The study also showed that supplementation with collagen has a positive effect on cartilage tissue and may contribute to reducing functional pain in the knee. Review for 2016 showed that there is a significant number of laboratory studies and studies on living organisms, confirming that collagen peptides promote healing of bone tissue.

A separate study showed that taking gelatin (vitamin C) before exercise can improve the synthesis of collagen and help in preventing injuries and recovering from them. Vitamin C plays an important role in the synthesis of collagen in the body. It is important to note that the study was conducted both in the laboratory and in living organisms, while the laboratory part of the study, cells were taken only from one participant.

Can the collagen to replace other types of protein supplements?

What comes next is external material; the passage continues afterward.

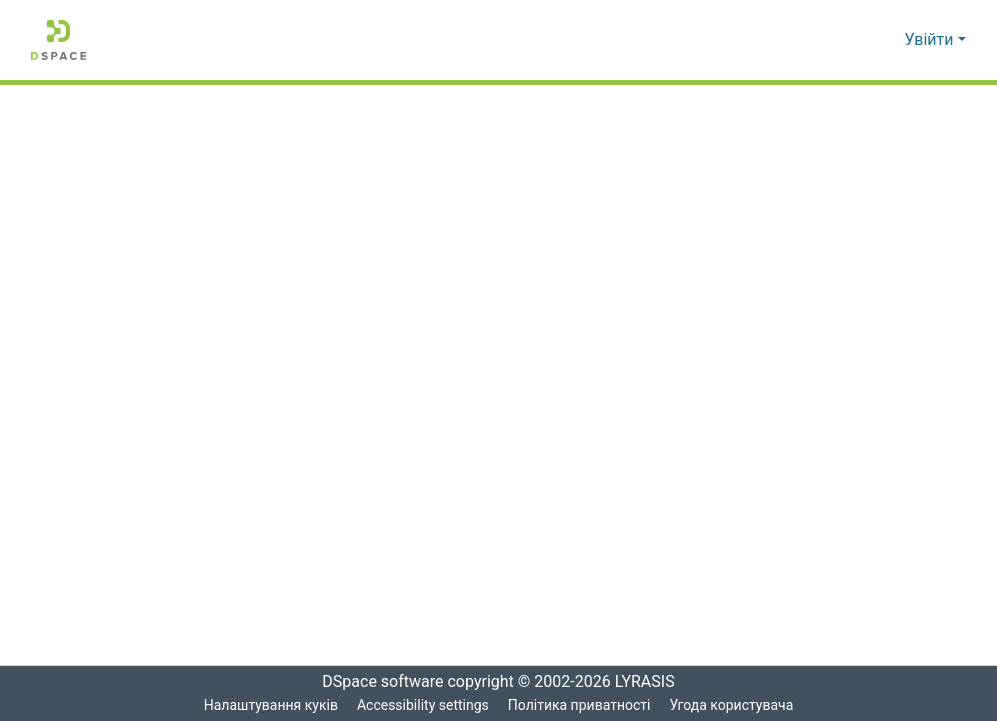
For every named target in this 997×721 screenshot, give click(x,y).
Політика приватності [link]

It is important to remember that collagen is not a complete protein, meaning it contains all nine essential amino acids. The collagen is missing in essential amino acid tryptophan. Collagen contains a large number of such amino acids as glycine, Proline, hydroxyproline and hydroxylysine. Glycine is a major structural component of collagen, has anti-inflammatory properties. This is another possible advantage of the supplements with collagen content.

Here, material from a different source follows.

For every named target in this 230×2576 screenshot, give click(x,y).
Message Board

Is it possible to replace your post-workout complex with collagen?

Post-workout complex should consist of three components:

  • Proteins help rebuild muscles.
  • The carbs to replenish glycogen stores in the muscles and stimulate the recovery process.
  • Electrolytes to replenish losses during training.

The inclusion of collagen in post-workout complex can have a positive impact on muscle and connective tissue, including bone, tendons, and ligaments. In many post-workout complexes lacking any of these essential recovery ingredients, so collagen can be a great alternative or additive to them.

If your post-workout complex contains no protein, it is likely that it will be useful to add collagen. If you want to replace your post-workout complex with collagen, try to mix whey or any other protein containing a sufficient amount of all nine essential amino acids, and collagen to get more complete protein. There are ready-made mixture consisting of whey protein and collagen. In most cases, collagen can not be a full replacement for the traditional post-workout complex, but it can strengthen it.

Sources:

  • https://www.ncbi.nlm.nih.gov/pubmed/26353786
  • https://www.ncbi.nlm.nih.gov/pubmed/19465192
  • https://www.ncbi.nlm.nih.gov/pubmed/28177710
  • https://www.ncbi.nlm.nih.gov/pmc/articles/PMC4940902
  • https://www.ncbi.nlm.nih.gov/pmc/articles/PMC5183725
  • https://www.ncbi.nlm.nih.gov/pmc/articles/PMC5183735
  • This article was written by Katie Kissane (MS, RD, CSSD), a certified nutritionist and specialist in sports nutrition with extensive experience in the field of nutrition, including diet for diabetes, allergies/food intolerances and eating disorders. Katie received a bachelor’s degree in kinesiology at the University of Colorado and a master’s degree in science of nutrition at the University of Colorado. Kathy is the owner of NoCo Sports Nutrition and works with many athletes, including youth athletes, collegiate and professional athletes. She is currently included in the register of dieticians of the United state Olympic Committee. As an athlete, she has a unique understanding of the many issues facing athletes.